++++ EXTRACTED INFORMATION
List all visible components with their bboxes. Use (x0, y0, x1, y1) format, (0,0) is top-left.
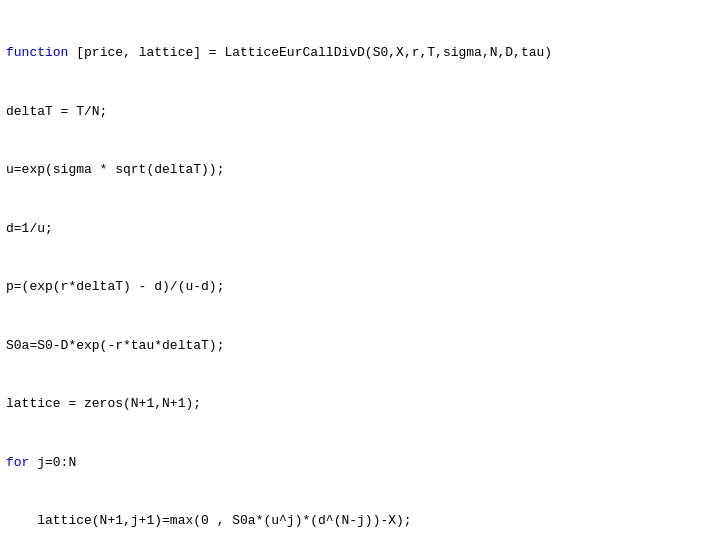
keyword-for-1: for (6, 455, 29, 470)
code-line-4: d=1/u; (6, 219, 714, 239)
code-line-5: p=(exp(r*deltaT) - d)/(u-d); (6, 277, 714, 297)
code-line-7: lattice = zeros(N+1,N+1); (6, 394, 714, 414)
code-block: function [price, lattice] = LatticeEurCa… (6, 4, 714, 540)
code-line-1: function [price, lattice] = LatticeEurCa… (6, 43, 714, 63)
code-line-8: for j=0:N (6, 453, 714, 473)
code-line-2: deltaT = T/N; (6, 102, 714, 122)
code-line-6: S0a=S0-D*exp(-r*tau*deltaT); (6, 336, 714, 356)
code-line-9: lattice(N+1,j+1)=max(0 , S0a*(u^j)*(d^(N… (6, 511, 714, 531)
keyword-function: function (6, 45, 68, 60)
code-line-3: u=exp(sigma * sqrt(deltaT)); (6, 160, 714, 180)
++++++++
## AIM OF THE EXERCISE
Return all of the records above exactly as written. Omit each picture.

## EXPECTED ANSWER
List all visible components with their bboxes. Use (x0, y0, x1, y1) format, (0,0) is top-left.
keyword-for-1: for (6, 455, 29, 470)
code-line-4: d=1/u; (6, 219, 714, 239)
code-line-5: p=(exp(r*deltaT) - d)/(u-d); (6, 277, 714, 297)
code-line-7: lattice = zeros(N+1,N+1); (6, 394, 714, 414)
code-block: function [price, lattice] = LatticeEurCa… (6, 4, 714, 540)
code-line-1: function [price, lattice] = LatticeEurCa… (6, 43, 714, 63)
code-line-8: for j=0:N (6, 453, 714, 473)
code-line-2: deltaT = T/N; (6, 102, 714, 122)
code-line-6: S0a=S0-D*exp(-r*tau*deltaT); (6, 336, 714, 356)
code-line-9: lattice(N+1,j+1)=max(0 , S0a*(u^j)*(d^(N… (6, 511, 714, 531)
keyword-function: function (6, 45, 68, 60)
code-line-3: u=exp(sigma * sqrt(deltaT)); (6, 160, 714, 180)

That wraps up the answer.